From Publishers Weekly

In this fact-filled but overheated report, pediatrician Meeker cites medical studies and her own clinical experience to argue that adolescent promiscuity has led to skyrocketing rates of sexually transmitted disease and increased depression and suicide among the young. Spicing up her statistics with obscene rap lyrics and lurid reports of teen orgies and the high school "craze" for oral sex, she blames the usual suspects: post-60s permissiveness, the misguided equating of condoms with safety and sexualized media imagery in, for example, Cosmopolitan and Ally McBeal. In opposition to a "conspiracy" of sex-ed "bureaucrats" to "maintain sexual freedoms rather than prevent disease," Meeker advocates teaching teens to "postpone sex as long as possible" and, when they don't, to reflower themselves as "secondary virgins." In the end her advice to parents boils down to the age-old injunction to talk to their kids, with tips ("ask how he felt when he saw sex in a television show") that make this awkward task not much easier. On the other hand, forcing teenagers to read her unsparing and truly alarming descriptions of the ravages of venereal disease should kill their mood for quite a while.
Copyright 2002 Reed Business Information, Inc.

From the Back Cover

AT THIS VERY MOMENT AN EPIDEMIC is invading our teenage kids. The epidemic is the tidal wave of sexually transmitted diseases that, in some cases, have increased more than 500% in recent years. Right now, one out of every four sexually active teens is living with an STD!

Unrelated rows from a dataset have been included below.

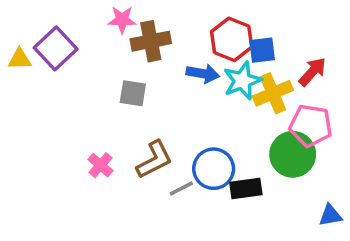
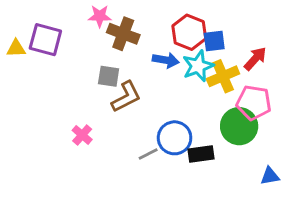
brown cross: (151, 41) -> (123, 34), turned 32
purple square: (56, 48) -> (45, 40), turned -32
brown L-shape: (154, 160) -> (126, 97), moved

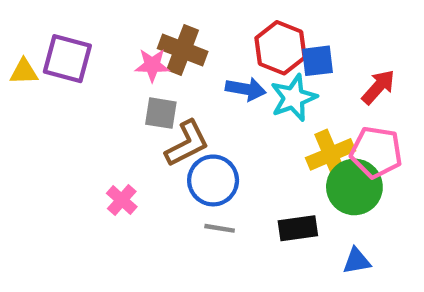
pink star: (100, 16) -> (152, 65), moved
yellow cross: (223, 76) -> (331, 154), moved
blue circle: (175, 138) -> (213, 180), moved
gray line: (148, 154) -> (220, 228), turned 36
blue triangle: (270, 176) -> (357, 261), moved

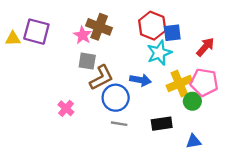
pink star: (152, 65) -> (83, 35), turned 30
blue arrow: (246, 89) -> (140, 80), moved
green circle: (354, 187) -> (192, 101), size x0.6

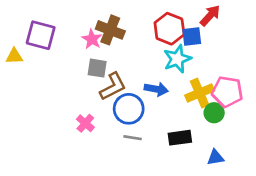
yellow triangle: (13, 39) -> (14, 56), moved
red arrow: (205, 47) -> (210, 16), moved
pink cross: (66, 108) -> (85, 123), moved

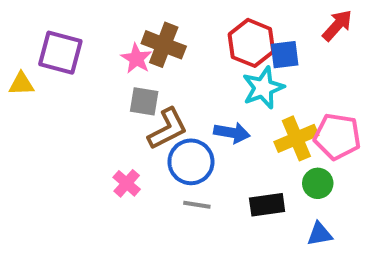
red arrow: (210, 16) -> (337, 25), moved
green circle: (214, 113) -> (318, 183), moved

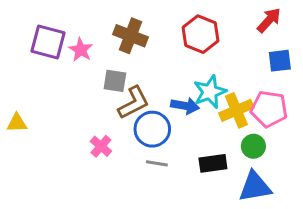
blue square: (285, 55) -> (280, 61), moved
pink star: (136, 59) -> (81, 50), moved
yellow triangle: (21, 84) -> (17, 123), moved
cyan star: (263, 88) -> (210, 92), moved
blue triangle: (320, 234) -> (255, 187), size x1.6

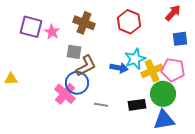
blue circle: (152, 129) -> (77, 83), moved
pink cross: (101, 146) -> (65, 94), size x1.5
green circle: (253, 146) -> (163, 94), size x1.6

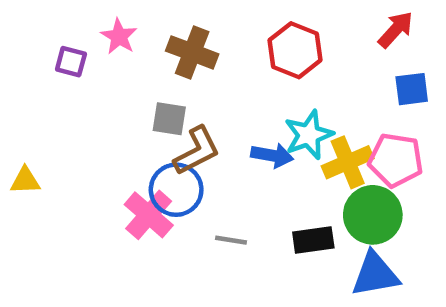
purple square: (31, 27) -> (71, 62), size x0.6
pink star: (52, 32) -> (119, 36), moved

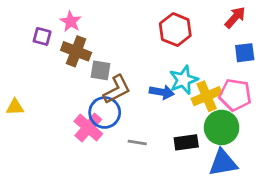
brown cross: (192, 52) -> (76, 51), moved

Dr. Meg Meeker has lived on the front lines of this epidemic for more than twenty years. As a pediatrician specializing in adolescent medicine, Meeker now sees STDs affect one-third of her patients. In this groundbreaking book, she examines the threat of these diseases and the causes for their widespread advance among our teens.

But there is hope: in the middle of a battlefield surrounded by disease, depression (the newest STD), injury, and death, we must arm our kids with knowledge so they can make the right choices. Victory won't come from wearing condoms or "exploring" sexual freedom, but from wisdom, maturity, and self-control.

In this must-read book, Dr. Meg Meeker shows us how we can connect with our kids to help save them from this epidemic. --This text refers to the Paperback edition.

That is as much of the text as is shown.